• Description of the task
What is needed is an exact copy of every line from the one containing "Aspesi Bekleidung" through the end of the entries; please set it down without any pictures.

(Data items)
== == ==
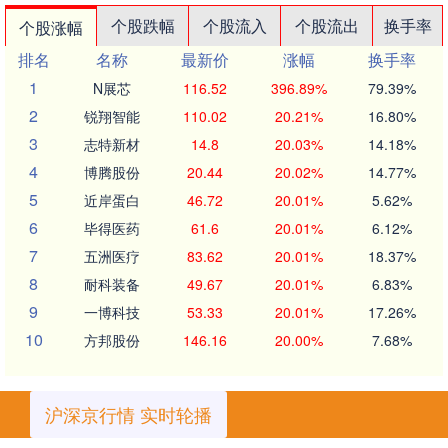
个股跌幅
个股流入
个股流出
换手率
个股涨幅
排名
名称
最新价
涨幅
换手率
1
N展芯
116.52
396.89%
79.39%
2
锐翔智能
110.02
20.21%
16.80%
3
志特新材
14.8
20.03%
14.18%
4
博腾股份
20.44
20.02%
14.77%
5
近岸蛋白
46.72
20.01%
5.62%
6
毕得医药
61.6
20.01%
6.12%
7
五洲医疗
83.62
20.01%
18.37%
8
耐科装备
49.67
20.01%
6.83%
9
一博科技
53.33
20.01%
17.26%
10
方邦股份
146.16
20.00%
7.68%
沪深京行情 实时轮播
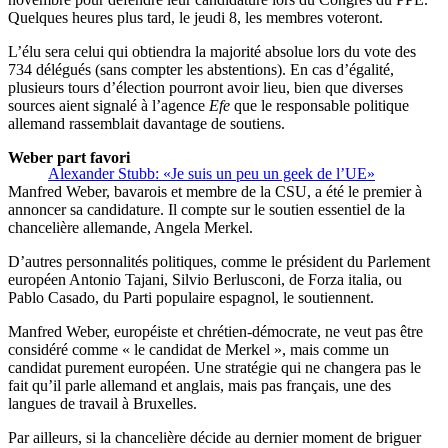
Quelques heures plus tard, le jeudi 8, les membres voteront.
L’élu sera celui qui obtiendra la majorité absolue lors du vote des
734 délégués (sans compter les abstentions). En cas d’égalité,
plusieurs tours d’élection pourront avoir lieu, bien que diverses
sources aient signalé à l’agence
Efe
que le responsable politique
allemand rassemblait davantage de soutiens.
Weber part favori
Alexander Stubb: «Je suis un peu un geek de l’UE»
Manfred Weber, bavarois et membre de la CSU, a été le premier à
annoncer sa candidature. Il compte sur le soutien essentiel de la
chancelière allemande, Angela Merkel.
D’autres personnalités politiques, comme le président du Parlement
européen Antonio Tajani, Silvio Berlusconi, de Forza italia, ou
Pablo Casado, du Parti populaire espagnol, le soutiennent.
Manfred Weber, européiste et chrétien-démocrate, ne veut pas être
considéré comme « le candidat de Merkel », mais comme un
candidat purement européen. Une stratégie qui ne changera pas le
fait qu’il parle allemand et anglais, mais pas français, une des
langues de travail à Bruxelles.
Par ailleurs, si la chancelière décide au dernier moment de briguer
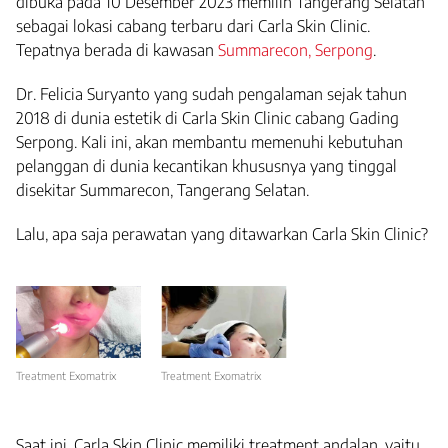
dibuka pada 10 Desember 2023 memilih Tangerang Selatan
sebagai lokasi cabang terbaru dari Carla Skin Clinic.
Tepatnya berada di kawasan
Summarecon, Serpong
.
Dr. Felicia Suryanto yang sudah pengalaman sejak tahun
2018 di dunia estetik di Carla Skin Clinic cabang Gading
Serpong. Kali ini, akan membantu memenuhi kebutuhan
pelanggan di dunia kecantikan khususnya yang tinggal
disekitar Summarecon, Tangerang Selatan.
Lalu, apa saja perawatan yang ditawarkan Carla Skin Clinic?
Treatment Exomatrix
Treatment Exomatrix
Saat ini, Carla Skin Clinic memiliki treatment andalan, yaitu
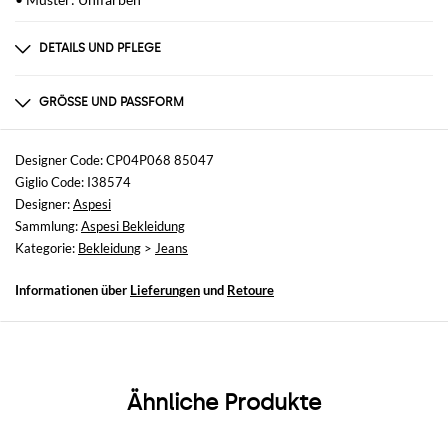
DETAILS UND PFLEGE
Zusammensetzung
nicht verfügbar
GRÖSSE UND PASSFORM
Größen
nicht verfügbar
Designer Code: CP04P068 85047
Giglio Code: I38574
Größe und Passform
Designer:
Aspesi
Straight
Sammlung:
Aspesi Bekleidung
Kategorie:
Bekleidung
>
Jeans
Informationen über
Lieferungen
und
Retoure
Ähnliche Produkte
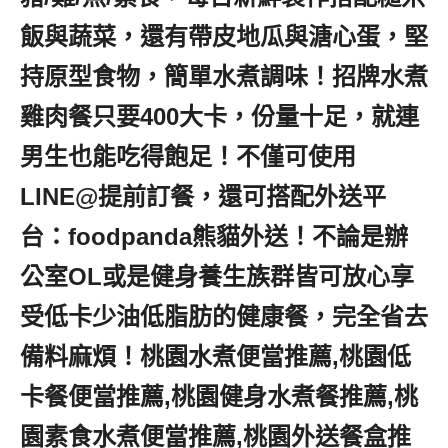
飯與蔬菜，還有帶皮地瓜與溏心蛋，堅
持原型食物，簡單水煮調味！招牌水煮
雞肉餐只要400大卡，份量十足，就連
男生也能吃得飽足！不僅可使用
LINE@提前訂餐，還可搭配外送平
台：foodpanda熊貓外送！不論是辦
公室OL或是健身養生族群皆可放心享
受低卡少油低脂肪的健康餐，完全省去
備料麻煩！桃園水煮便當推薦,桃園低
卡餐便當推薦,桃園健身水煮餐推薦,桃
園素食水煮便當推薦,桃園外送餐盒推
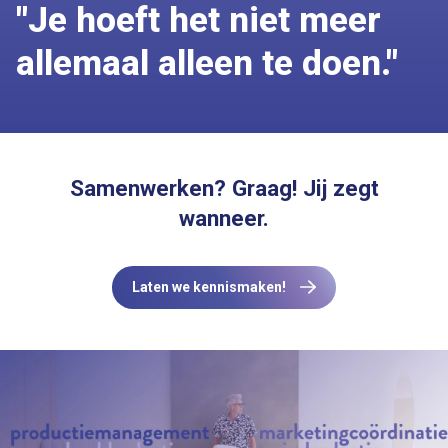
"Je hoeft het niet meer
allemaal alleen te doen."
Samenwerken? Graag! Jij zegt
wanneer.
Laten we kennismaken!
== == ==
• Result of the task
Aspesi Bekleidung
Kategorie:
Bekleidung
>
Jeans
Informationen über
Lieferungen
und
Retoure
Ähnliche Produkte
飯與蔬菜，還有帶皮地瓜與溏心蛋，堅
持原型食物，簡單水煮調味！招牌水煮
雞肉餐只要400大卡，份量十足，就連
男生也能吃得飽足！不僅可使用
LINE@提前訂餐，還可搭配外送平
台：foodpanda熊貓外送！不論是辦
公室OL或是健身養生族群皆可放心享
受低卡少油低脂肪的健康餐，完全省去
備料麻煩！桃園水煮便當推薦,桃園低
卡餐便當推薦,桃園健身水煮餐推薦,桃
園素食水煮便當推薦,桃園外送餐盒推
"Je hoeft het niet meer
allemaal alleen te doen."
Samenwerken? Graag! Jij zegt
wanneer.
Laten we kennismaken!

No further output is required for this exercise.